### Task to carry out:
So that the copy stays text only, transcribe the data below exactly and exclude the images.

Records from a collection
◆ ◆ ◆ ◆ ◆ ◆ ◆

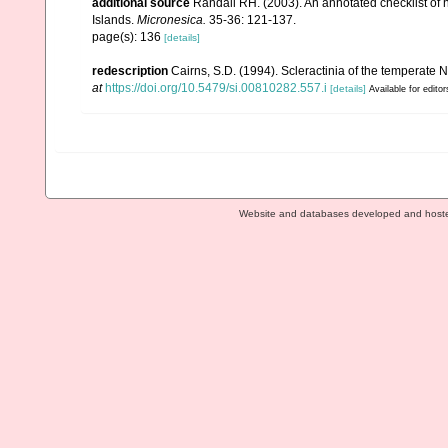
additional source
Randall RH. (2003). An annotated checklist of
Islands.
Micronesica.
35-36: 121-137.
page(s): 136
[details]
redescription
Cairns, S.D. (1994). Scleractinia of the temperate N
at
https://doi.org/10.5479/si.00810282.557.i
[details]
Available for editor
Website and databases developed and host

◆ ◆ ◆ ◆ ◆ ◆ ◆

### Completed exercise:
additional source
Randall RH. (2003). An annotated checklist of
Islands.
Micronesica.
35-36: 121-137.
page(s): 136
[details]
redescription
Cairns, S.D. (1994). Scleractinia of the temperate N
at
https://doi.org/10.5479/si.00810282.557.i
[details]
Available for editor
Website and databases developed and host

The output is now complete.